Running ES 1.6.0 on Windows 2008 R2 Java 1.8_45 G1GC Setup
I have 4 nodes and each are: 32 cores 128GB RAM and 5TB Fusion IO
ES_HEAP_SIZE=30GB per node
6 "monthly" indexes of 8 shards + 1 replica
1.3 Billion Docs 13TB (includes backup)
4k-12k doc size avg
Shards are about 150GB each
All doc values
I have 1 fairly big aggregation.
- Pre filtered by 1 single "user id"
- Over 6 month period (all indexes)
- 29 aggregation, none nested
- All aggs are either sum or avg
- It's all doc values no field data cache.
When I run this query in Sense it takes about 10 seconds to produce. I guess that ok.
Then I run a load balanced "stress" test to all 4 nodes using JMeter to run a single sum agg, filtered by user and a random single date. That works fine.... but then I go back and I run the Big aggregation above and it takes 600 seconds to complete. I see 1 node IOPS spiking to 10K while 2 others are idle and other running at 2K.
I'm not running any other operations like bulk or anything like that. I wait for one test to finish to run the other. Apart the standard recovery cluster settings I haven't configured anything else it's all default for searches.

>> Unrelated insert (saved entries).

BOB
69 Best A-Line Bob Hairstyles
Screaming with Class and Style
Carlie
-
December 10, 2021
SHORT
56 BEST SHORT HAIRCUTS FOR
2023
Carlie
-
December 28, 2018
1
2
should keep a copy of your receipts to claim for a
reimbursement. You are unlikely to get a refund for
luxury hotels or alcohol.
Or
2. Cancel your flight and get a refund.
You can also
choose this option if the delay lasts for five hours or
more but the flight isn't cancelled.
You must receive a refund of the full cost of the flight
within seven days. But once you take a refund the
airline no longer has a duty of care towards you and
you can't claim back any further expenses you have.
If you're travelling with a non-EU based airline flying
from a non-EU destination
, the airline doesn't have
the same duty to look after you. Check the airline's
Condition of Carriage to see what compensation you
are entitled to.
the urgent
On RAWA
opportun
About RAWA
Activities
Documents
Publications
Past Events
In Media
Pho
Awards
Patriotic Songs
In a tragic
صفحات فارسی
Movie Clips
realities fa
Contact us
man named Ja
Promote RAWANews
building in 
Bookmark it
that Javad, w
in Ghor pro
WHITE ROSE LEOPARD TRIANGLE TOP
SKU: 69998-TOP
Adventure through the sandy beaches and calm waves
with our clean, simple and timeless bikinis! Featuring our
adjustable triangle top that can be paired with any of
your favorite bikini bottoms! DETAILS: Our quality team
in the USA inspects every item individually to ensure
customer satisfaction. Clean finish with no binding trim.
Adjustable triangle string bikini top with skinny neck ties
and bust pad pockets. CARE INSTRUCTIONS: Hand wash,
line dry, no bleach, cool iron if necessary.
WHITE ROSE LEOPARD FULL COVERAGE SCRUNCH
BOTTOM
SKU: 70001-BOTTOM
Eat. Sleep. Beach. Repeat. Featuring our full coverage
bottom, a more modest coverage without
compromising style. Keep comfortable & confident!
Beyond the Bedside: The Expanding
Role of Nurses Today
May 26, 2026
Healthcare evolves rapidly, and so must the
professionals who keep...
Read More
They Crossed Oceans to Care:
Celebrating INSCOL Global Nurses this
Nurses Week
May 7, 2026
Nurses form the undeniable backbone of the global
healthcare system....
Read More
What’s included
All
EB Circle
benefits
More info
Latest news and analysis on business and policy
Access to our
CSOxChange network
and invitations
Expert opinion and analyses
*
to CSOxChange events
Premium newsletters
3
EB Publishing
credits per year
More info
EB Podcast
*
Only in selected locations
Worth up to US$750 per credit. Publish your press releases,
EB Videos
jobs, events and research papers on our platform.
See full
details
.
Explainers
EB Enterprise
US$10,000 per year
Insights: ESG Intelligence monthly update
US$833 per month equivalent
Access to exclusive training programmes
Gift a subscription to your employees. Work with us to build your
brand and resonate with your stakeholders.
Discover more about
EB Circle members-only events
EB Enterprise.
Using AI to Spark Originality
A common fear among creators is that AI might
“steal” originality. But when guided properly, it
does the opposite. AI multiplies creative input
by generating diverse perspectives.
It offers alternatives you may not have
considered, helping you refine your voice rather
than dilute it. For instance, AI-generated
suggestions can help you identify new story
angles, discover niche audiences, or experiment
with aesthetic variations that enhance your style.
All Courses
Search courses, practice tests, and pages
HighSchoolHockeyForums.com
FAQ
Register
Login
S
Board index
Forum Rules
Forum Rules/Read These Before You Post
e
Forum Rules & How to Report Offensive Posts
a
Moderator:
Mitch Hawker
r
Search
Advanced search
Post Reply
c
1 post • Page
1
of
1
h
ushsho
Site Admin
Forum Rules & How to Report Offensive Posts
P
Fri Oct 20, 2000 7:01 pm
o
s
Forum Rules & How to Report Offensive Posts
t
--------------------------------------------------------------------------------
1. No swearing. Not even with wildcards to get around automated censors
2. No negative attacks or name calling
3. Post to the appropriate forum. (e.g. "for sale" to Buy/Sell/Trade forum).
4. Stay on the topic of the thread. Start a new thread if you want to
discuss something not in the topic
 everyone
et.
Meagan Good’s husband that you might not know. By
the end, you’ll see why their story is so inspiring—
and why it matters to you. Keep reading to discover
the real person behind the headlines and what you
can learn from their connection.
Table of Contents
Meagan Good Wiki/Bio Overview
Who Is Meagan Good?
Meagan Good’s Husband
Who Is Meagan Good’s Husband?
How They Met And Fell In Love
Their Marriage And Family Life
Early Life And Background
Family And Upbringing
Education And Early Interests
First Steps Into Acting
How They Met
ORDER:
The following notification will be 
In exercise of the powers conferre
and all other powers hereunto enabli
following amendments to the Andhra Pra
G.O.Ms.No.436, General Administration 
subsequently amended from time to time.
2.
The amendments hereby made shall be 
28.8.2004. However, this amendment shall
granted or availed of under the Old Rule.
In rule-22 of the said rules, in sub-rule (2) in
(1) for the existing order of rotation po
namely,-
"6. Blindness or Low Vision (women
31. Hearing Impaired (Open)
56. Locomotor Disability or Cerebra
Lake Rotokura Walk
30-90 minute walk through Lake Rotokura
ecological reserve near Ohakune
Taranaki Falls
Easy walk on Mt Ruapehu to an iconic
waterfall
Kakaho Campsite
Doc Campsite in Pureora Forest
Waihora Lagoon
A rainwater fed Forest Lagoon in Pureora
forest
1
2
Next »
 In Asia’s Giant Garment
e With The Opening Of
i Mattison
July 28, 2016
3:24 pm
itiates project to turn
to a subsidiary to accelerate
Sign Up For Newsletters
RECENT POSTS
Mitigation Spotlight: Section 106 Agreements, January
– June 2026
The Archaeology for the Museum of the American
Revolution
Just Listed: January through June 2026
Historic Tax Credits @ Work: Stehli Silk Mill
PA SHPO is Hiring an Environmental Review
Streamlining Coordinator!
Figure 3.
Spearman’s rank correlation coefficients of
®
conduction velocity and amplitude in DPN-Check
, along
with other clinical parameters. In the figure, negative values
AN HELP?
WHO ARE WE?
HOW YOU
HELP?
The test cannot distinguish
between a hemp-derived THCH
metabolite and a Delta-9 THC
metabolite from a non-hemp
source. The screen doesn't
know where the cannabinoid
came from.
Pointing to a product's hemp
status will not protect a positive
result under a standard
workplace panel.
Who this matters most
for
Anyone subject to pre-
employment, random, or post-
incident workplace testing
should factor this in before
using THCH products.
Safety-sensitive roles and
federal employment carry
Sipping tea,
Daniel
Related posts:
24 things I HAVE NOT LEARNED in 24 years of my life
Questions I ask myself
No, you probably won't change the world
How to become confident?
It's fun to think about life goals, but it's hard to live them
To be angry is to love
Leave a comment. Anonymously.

I also see that All nodes have almost 100% meme usage so 30GB for ES process and then the rest is mapped files.
I have noticed quite erratic performance with queries lately. Querie sthat used to take 2-3 seconds taking 600 seconds +
I looked at 1 node.
Working Set: 127GB
Memory Primary: 22GB
Commit Size: 41GB
Paged Pool: 7GB
Non Paged: 1GB
Page Faults: 450,000,000
PF Deltas: 15K